We are sorry that we cannot be more positive about your manuscript at this stage. Please do not hesitate to contact us if you have any concerns or questions.

Yours sincerely,

Michael P. Epstein

Associate Editor

PLOS Genetics

David Balding

Section Editor: Methods

PLOS Genetics

Reviewer's Responses to Questions

Comments to the Authors:

Please note here if the review is uploaded as an attachment.

Reviewer #1: The paper describes a generalization of the TWAS pipeline that uses data across multiple tissue. The generalization has the potential for increasing power of detecting associations. It seems to me that the main contribution of the paper is the use of multi-tissues gene expression features (weighted combination of gene expression measurements) in the TWAS pipeline. The idea of using multiple tissues is not new (see for example MultiXcan) but the proposed implementation here is novel - it relies on constructing better features using sparse canonical correlation. The performance of the method in simulations and real data is investigated. The Abstract describes a models increase in power when compared to other methods.

Is there software available for this methodology? How about a database of features? I am not sure how the community will benefit from this paper without them.

The sCCA-TWAS methodology as described is insufficient. As the authors mention in the paper in the context of GTeX data - not all subjects have measurements for all tissues.

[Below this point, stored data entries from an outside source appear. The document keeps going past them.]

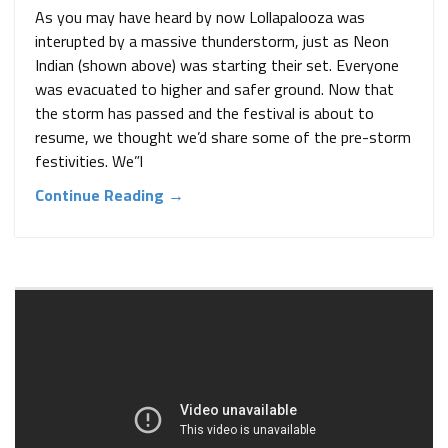
As you may have heard by now Lollapalooza was
interupted by a massive thunderstorm, just as Neon
Indian (shown above) was starting their set. Everyone
was evacuated to higher and safer ground. Now that
the storm has passed and the festival is about to
resume, we thought we’d share some of the pre-storm
festivities. We”l
Continue Reading →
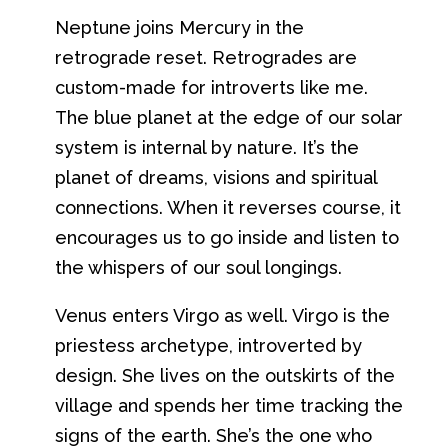
Neptune joins Mercury in the
retrograde reset. Retrogrades are
custom-made for introverts like me.
The blue planet at the edge of our solar
system is internal by nature. It’s the
planet of dreams, visions and spiritual
connections. When it reverses course, it
encourages us to go inside and listen to
the whispers of our soul longings.
Venus enters Virgo as well. Virgo is the
priestess archetype, introverted by
design. She lives on the outskirts of the
village and spends her time tracking the
signs of the earth. She’s the one who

This is an interesting methodological problem that is also essential for an efficient implementation - how to deal with missing gene expression data? There are challenges due to the non-random nature of missing data (for example, when one brain tissues is missing, it is very likely that most other brain tissues will not be available as well). The simple solution of using only the subset of subjects that have data for all tissues is clearly inefficient. The proposed solution (on page 14) is also unsatisfactory - the authors propose to use an off-the-shelf method for imputation, MICE, that has not been validated as an accurate method for gene expression imputation. The proposed method controls Type 1 error (it is trivial to see why) but loses a great amount of power compared to complete data (0.38 to 0.21). It is clear that the authors miss an opportunity to increase power by doing a careful evaluation of how to deal with missing expression data. This can be done in the context of sparse canonical correlation via structured equations or by using imputation methods that have been developed in the context of gene expression data.

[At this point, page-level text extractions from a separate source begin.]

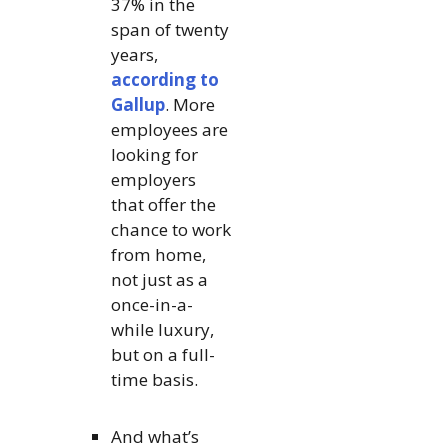
37% in the
span of twenty
years,
according to
Gallup
. More
employees are
looking for
employers
that offer the
chance to work
from home,
not just as a
once-in-a-
while luxury,
but on a full-
time basis.
And what’s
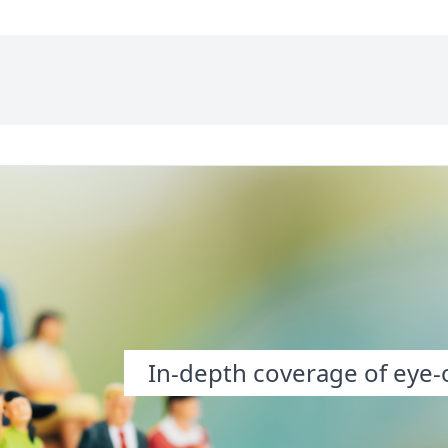
In-depth coverage of eye-o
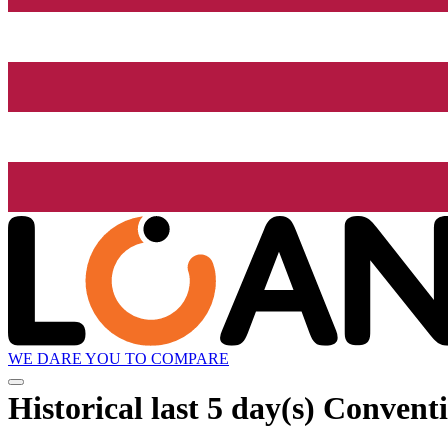
WE DARE YOU TO COMPARE
Historical
last 5 day(s)
Conventi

The sCCA methodology relies on the selection of tuning parameters that establish the level of sparsity in the genotype and expression data. There is a brief mentioning of using cross-validation for choosing c1 and c2 - but there are no details on how many folds should one select as a function of sample size and whether missing tissues have any impact on that choice. Note that cross-validation works poorly in regions with a lot of LD and when the number of subjects is small.

A clarification is needed for the weight building step after sCCA: are the regressions run on all cis SNPs or only on the SNPs that have non-zero weights in the sCCA step? It seems from the paper that it is all SNPs - but it is not clear on why it is better to ignore the information (derived weights) from the sCCA step.

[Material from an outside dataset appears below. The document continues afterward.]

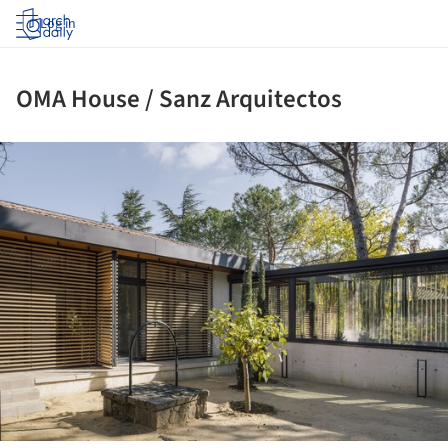
Log in
OMA House / Sanz Arquitectos
ture!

A couple of naive ways to do the multi-tissue analysis are: (i) average the expression across tissues (equal weights, partly justified by the cross-tissue findings for eQTls); (ii) weights that maximize the correlation with the top cis-eQTL (as opposed to using all SNPs). Does the sCCA approach work better than these naive approaches?

On Table 1 - it is not clear if sCCA outperforms the competitors. I don't see it - but maybe I am reading the Table data incorrectly. The description on page 19 is not reflected in Table 1 - some clarification is needed.

Minor comments:

(i) someone needs to look at the references; for example 9 (author?) and 16 (published in 2019).

(ii) middle of page 22 - P_1(omega_1) is not defined (is it the L1 norm or other sparsity inducing penalty?)

Reviewer #2: In this paper the authors discuss the problem of availability of the most relevant tissue in the context of transcriptome-wide association study. They propose a “TWAS using sparse canonical correlation analysis” approach, and demonstrate performance through simulation studies and real data application for various traits. Overall, this is an excellent manuscript. It is clearly written, logically built up and the method is solid. The simulation study is well-conducted and the real example is reasonable. There are a few issues I’d like to highlight in order to improve the manuscript.

Major comments.

1. In sCCA-TWAS, the authors propose to use canonical variates Xu_1, Xu_2, and Xu_3 as the repeated measure of gene expression across tissue. Say Gv_1 is the corresponding canonical variate. The canonical correlation cor(Xu_1, Gv_1) is maximized, but it is not necessarily true that cor(Xu_1, G) is also maximized. How would the authors validate the choice of this particular linear combination of gene expressions across tissues instead of others?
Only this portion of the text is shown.